This code:
#pragma omp parallel for shared(cnt, offset) private(i)
for (i = 0; i < n; ++i) {
++cnt[offset[i]];
}
contains a race-condition during the updates of the array cnt
, to solve it you need to guarantee mutual exclusion of those updates. That can be achieved with (for instance) #pragma omp atomic update but as already pointed out in the comments:
However, this resolves just correctness and may be terribly
inefficient due to heavy cache contention and synchronization needs
(including false sharing). The only solution then is to have each
thread its private copy of cnt and reduce these copies at the end.
The alternative solution is to have a private array per thread, and at end of the parallel region you perform the manual reduction of all those arrays into one. An example of such approach can be found here.
Fortunately, with OpenMP 4.5 you can reduce arrays using a dedicate pragma, namely:
#pragma omp parallel for reduction(+:cnt)
You can have look at this example on how to apply that feature.

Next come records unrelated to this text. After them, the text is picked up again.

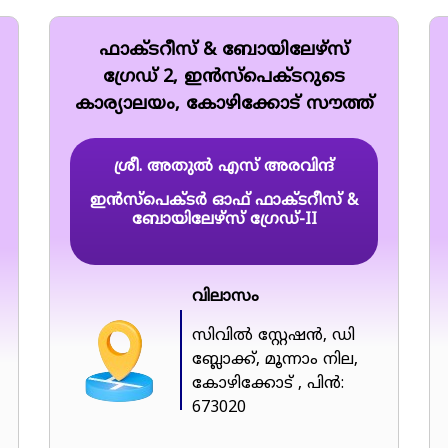
ഫാക്ടറീസ് & ബോയിലേഴ്സ്
ഗ്രേഡ് 2, ഇൻസ്‌പെക്ടറുടെ
കാര്യാലയം, കോഴിക്കോട് സൗത്ത്
ശ്രീ. അതുൽ എസ് അരവിന്ദ്
ഇൻസ്പെക്ടർ ഓഫ് ഫാക്ടറീസ് &
ബോയിലേഴ്സ് ഗ്രേഡ്-II
വിലാസം
സിവിൽ സ്റ്റേഷൻ, ഡി
ബ്ലോക്ക്, മൂന്നാം നില,
കോഴിക്കോട് , പിൻ:
673020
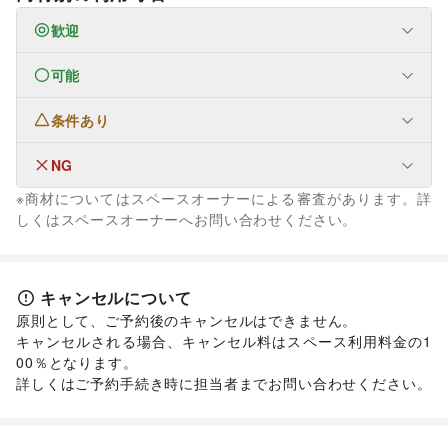
歓迎
可能
なし
条件あり
生活サービス
携帯キャリア・格安SIM
/
インターネット・プロバイダ
/
電気・ガス
/
ウォーターサーバー
/
NG
なし
ハウスクリーニング・家事代行
/
定期宅配
/
※商材についてはスペースオーナーによる審査があります。詳
リサイクル雑貨・古本
/
買取査定・金券
/
ファッション
しくはスペースオーナーへお問い合わせください。
ギフト・プレゼント
/
冠婚葬祭
/
資格・習い事
/
リフォーム
/
メンズファッション
/
レディースファッション
/
住宅（購入・賃貸）
/
たばこ
/
修理・メンテナンス
/
ユニセックス
/
インナー・ルームウェア
/
就職・転職・求人
/
その他生活サービス
キッズ・ベビー・マタニティ
/
スポーツ
/
シーズナルウェア
金融サービス
/
ジュエリー・アクセサリー
/
メガネ・アイウェア
/
腕時計
/
キャンセルについて
クレジットカード
/
保険
/
銀行
/
住宅ローン
/
証券・FX
/
靴
/
バッグ・革小物
/
ファッション雑貨
/
和服・着物
/
古着
/
原則として、ご予約後のキャンセルはできません。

Worth mentioning that regarding the reduction of arrays versus the atomic approach as kindly point out by @Jérôme Richard:
Note that this is fast only if the array is not huge (the atomic based
solution could be faster in this specific case regarding the platform
and if the values are not conflicting). So that is m << n. –
As always profiling is the key!; Hence, you should test your code with aforementioned approaches to find out which one is the most efficient.